Knowles proposing 20 percent income tax, other measures

Posted: Tuesday, February 12, 2002

JUNEAU (AP) -- Alaskans would pay a state income tax that's 20 percent of their federal tax bill under a plan being pushed by Gov. Tony Knowles.

Knowles unveiled the specifics of his $400 million tax plan on Monday, detailing how he would begin to chip away at an anticipated billion dollar budget deficit.

The tax plan would come through a mix of taxes on cruise ship passengers, an income tax -- which is $350 million of the package -- and an increase of the state's alcohol tax to a dime a drink.

Knowles, who is in his last year in office, said it is the first step in a three-year plan to close a budget deficit that's anticipated to grow to $1.2 billion by 2004.

''If left unresolved, it will get balanced,'' Knowles said of the state's budget deficit. ''But it is going to do so in a way that threatens our economy, our jobs, families and vital services.''

Knowles also renewed his objection to using Permanent Fund revenues to balance the state's budget before some type of statewide tax has been imposed.

He proposed reinstating Alaska's income tax at about half of its rate when it was repealed in 1979. It would tax income earners at 20 percent of their federal tax bill, less deductions and exemptions.

''The income tax I propose is a simple measure based on a percentage of the income tax paid to the federal government,'' Knowles said. ''It also adopts the progressive measures and incentives of the federal tax system.''

But the plan also comes with a triggering mechanism that automatically reduces the tax rate as the state's fiscal health improves.

Alaska's income tax would be automatically reduced to 10 percent when the state's Constitutional Budget Reserve, the state's savings account, is above $2 billion.

Under the plan, when the reserve account reaches $2.5 billion, the state's income tax rate would drop to 5 percent. Knowles wants to maintain at least $1.5 billion in that reserve account to absorb any sharp drops in oil and gas prices.

The income tax plan would also exempt the 25 percent cost of living adjustment that federal employees in Alaska receive.

A $30 per passenger tax on cruise ships would raise another $20 million for Alaska. Cruise ships bring about 600,000 people to Alaska each year and the industry currently pays no state or federal taxes on their income from passengers, Knowles said.

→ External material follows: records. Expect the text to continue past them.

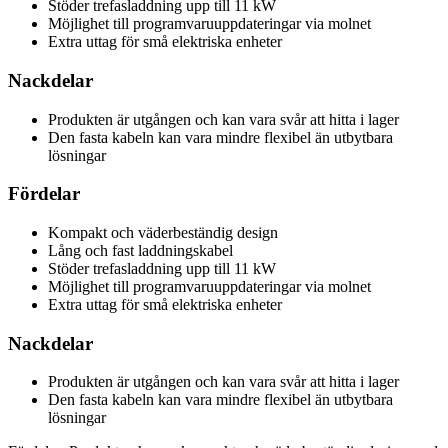
Stöder trefasladdning upp till 11 kW
Möjlighet till programvaruuppdateringar via molnet
Extra uttag för små elektriska enheter
Nackdelar
Produkten är utgången och kan vara svår att hitta i lager
Den fasta kabeln kan vara mindre flexibel än utbytbara
lösningar
Fördelar
Kompakt och väderbeständig design
Lång och fast laddningskabel
Stöder trefasladdning upp till 11 kW
Möjlighet till programvaruuppdateringar via molnet
Extra uttag för små elektriska enheter
Nackdelar
Produkten är utgången och kan vara svår att hitta i lager
Den fasta kabeln kan vara mindre flexibel än utbytbara
lösningar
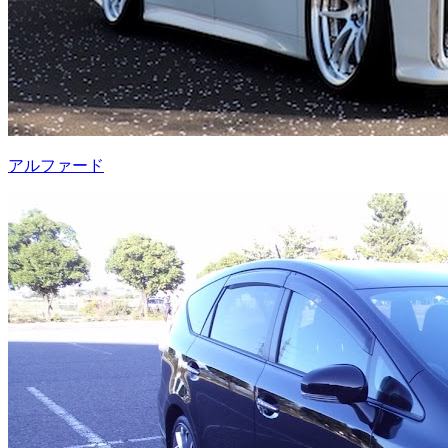
アルファード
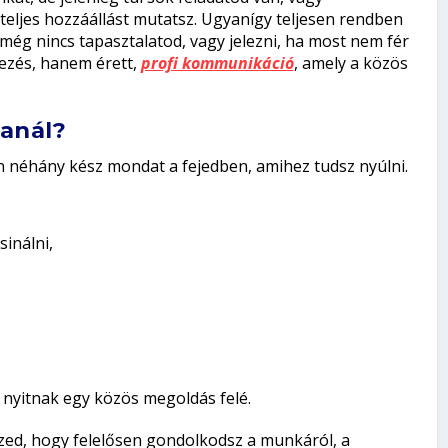
teljes hozzáállást mutatsz. Ugyanígy teljesen rendben
még nincs tapasztalatod, vagy jelezni, ha most nem fér
kezés, hanem érett,
profi kommunikáció
, amely a közös
anál?
 néhány kész mondat a fejedben, amihez tudsz nyúlni.
inálni,
 nyitnak egy közös megoldás felé.
ed, hogy felelősen gondolkodsz a munkáról, a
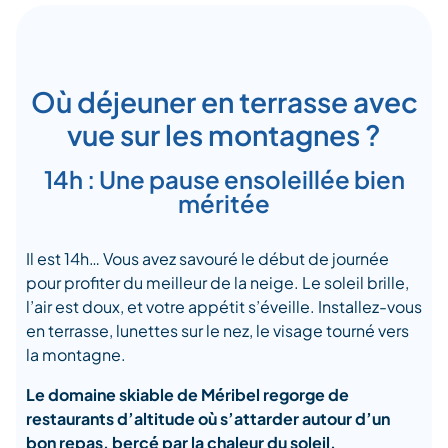
Où déjeuner en terrasse avec
vue sur les montagnes ?
14h : Une pause ensoleillée bien
méritée
Il est 14h… Vous avez savouré le début de journée
pour profiter du meilleur de la neige. Le soleil brille,
l’air est doux, et votre appétit s’éveille. Installez-vous
en terrasse, lunettes sur le nez, le visage tourné vers
la montagne.
Le domaine skiable de Méribel regorge de
restaurants d’altitude où s’attarder autour d’un
bon repas, bercé par la chaleur du soleil.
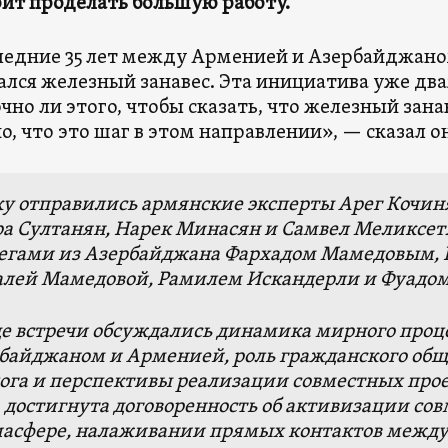
ит проделать большую работу.
ледние 35 лет между Арменией и Азербайджано
ался железный занавес. Эта инициатива уже дв
чно ли этого, чтобы сказать, что железный зана
о, что это шаг в этом направлении», — сказал о
ку отправились армянские эксперты Арег Кочиня
а Султанян, Нарек Минасян и Самвел Меликсетя
егами из Азербайджана Фархадом Мамедовым, 
лей Мамедовой, Рамилем Искандерли и Фуадом
де встречи обсуждались динамика мирного проц
байджаном и Арменией, роль гражданского общ
ога и перспективы реализации совместных проек
 достигнута договоренность об активизации сов
асфере, налаживании прямых контактов межд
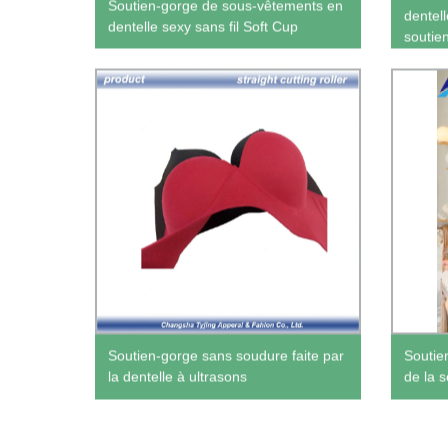
Soutien-gorge de sous-vêtements en
dentel
dentelle sexy sans fil Soft Cup
soutie
Soutien-gorge sans soudure faite par
Soutie
la dentelle à ultrasons
de la s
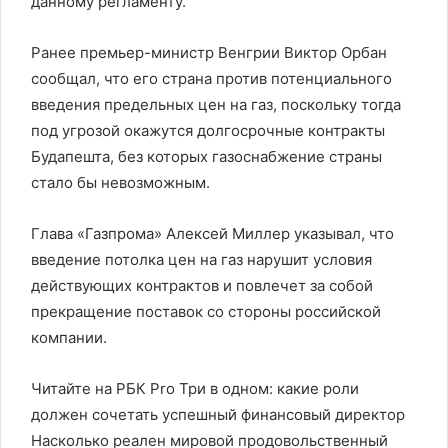
данному регламенту.
Ранее премьер-министр Венгрии Виктор Орбан
сообщал, что его страна против потенциального
введения предельных цен на газ, поскольку тогда
под угрозой окажутся долгосрочные контракты
Будапешта, без которых газоснабжение страны
стало бы невозможным.
Глава «Газпрома» Алексей Миллер указывал, что
введение потолка цен на газ нарушит условия
действующих контрактов и повлечет за собой
прекращение поставок со стороны российской
компании.
Читайте на РБК Pro Три в одном: какие роли
должен сочетать успешный финансовый директор
Насколько реален мировой продовольственный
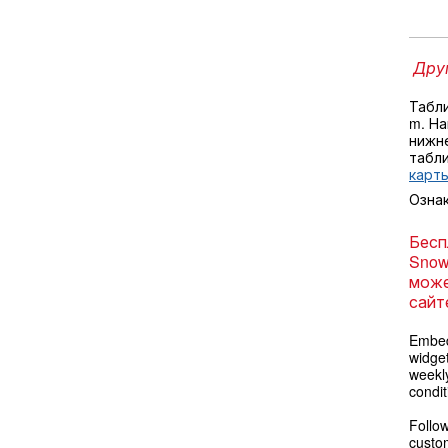
Друг
Табл
m. Н
нижне
табл
карты
Озна
Бесп
Snow
може
сайт
Embed
widget
weekl
condit
Follow
custom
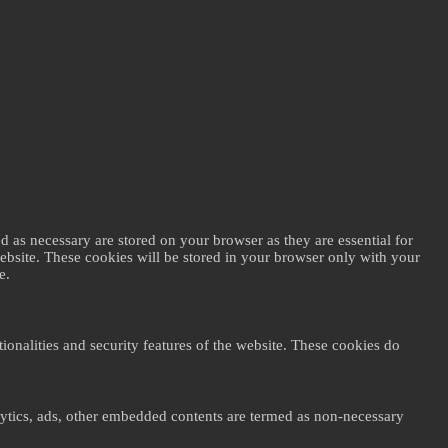
d as necessary are stored on your browser as they are essential for
website. These cookies will be stored in your browser only with your
e.
ionalities and security features of the website. These cookies do
nalytics, ads, other embedded contents are termed as non-necessary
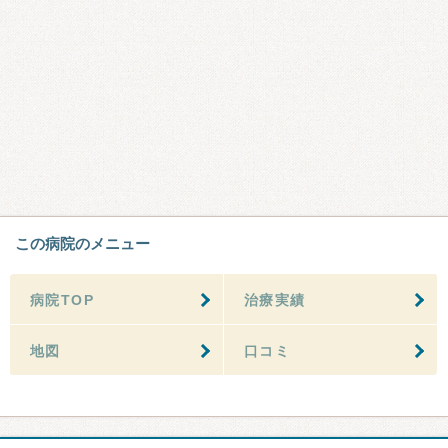
この病院のメニュー
病院TOP
治療実績
地図
口コミ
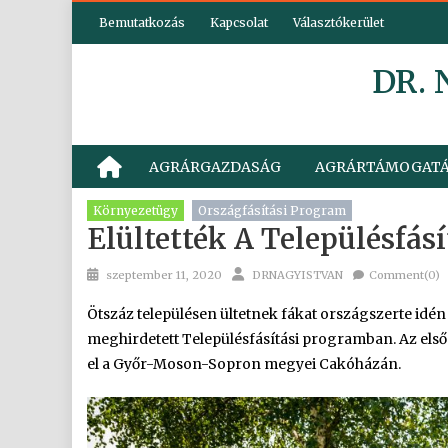
Skip
Bemutatkozás
Kapcsolat
Választókerület
to
content
DR.
AGRÁRGAZDASÁG
AGRÁRTÁMOGAT
Környezetügy
Országfásítási Program
Elültették A Településfás
Posted
Author
szeptember 11, 2020
DRNAGYISTVAN
Comment(0)
on
Ötszáz településen ültetnek fákat országszerte idén
meghirdetett Településfásítási programban. Az első 
el a Győr-Moson-Sopron megyei Cakóházán.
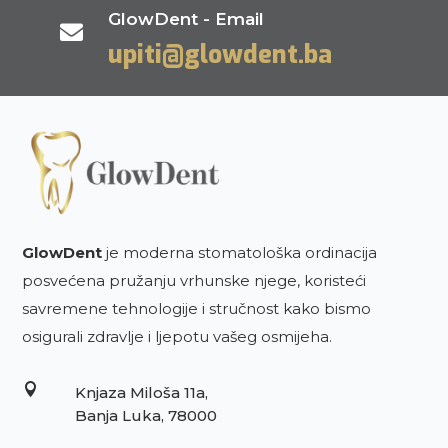
GlowDent - Email

upiti@glowdent.ba
GlowDent
je moderna stomatološka ordinacija
posvećena pružanju vrhunske njege, koristeći
savremene tehnologije i stručnost kako bismo
osigurali zdravlje i ljepotu vašeg osmijeha.

Knjaza Miloša 11a,
Banja Luka, 78000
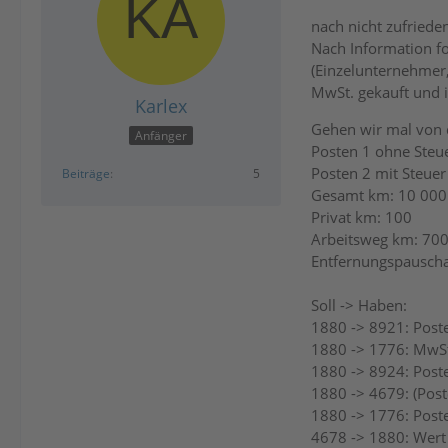
nach nicht zufried
Nach Information fo
(Einzelunternehmer
MwSt. gekauft und 
Karlex
Gehen wir mal von d
Anfänger
Posten 1 ohne Steue
Posten 2 mit Steuer
Beiträge
5
Gesamt km: 10 000
Privat km: 100
Arbeitsweg km: 70
Entfernungspauscha
Soll -> Haben:
1880 -> 8921: Post
1880 -> 1776: MwS
1880 -> 8924: Post
1880 -> 4679: (Pos
1880 -> 1776: Post
4678 -> 1880: Wert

His plan would apply to all passengers that stay overnight in Alaska waters. But it would exempt vessels with less than 12 berths and state ferry passengers.

Juneau currently has a head tax, which opponents charged was a violation of the state constitution.

Knowles said his plan includes a ''fair share'' provision that would place a corporate income tax on the cruise industry if the passenger tax is struck down.

The governor offered no bill to raise the state's alcohol tax, but instead reiterated his support for a measure sponsored by Rep. Lisa Murkowski, R-Anchorage.

Murkowski's bill would raise the state's alcohol tax to a dime a drink. It is estimated to raise about $30 million.

He called on the Legislature to either take up the measures or propose their own plan to close the state's fiscal gap.

Majority Republicans in the Legislature have been split on what action to take this year.

House Republicans have said they plan to try to craft a package of revenue-raising measures this session to begin closing the state's deficit.

In the Senate, the majority has called for a cap on state spending to be approved by voters before any major tax plan is approved.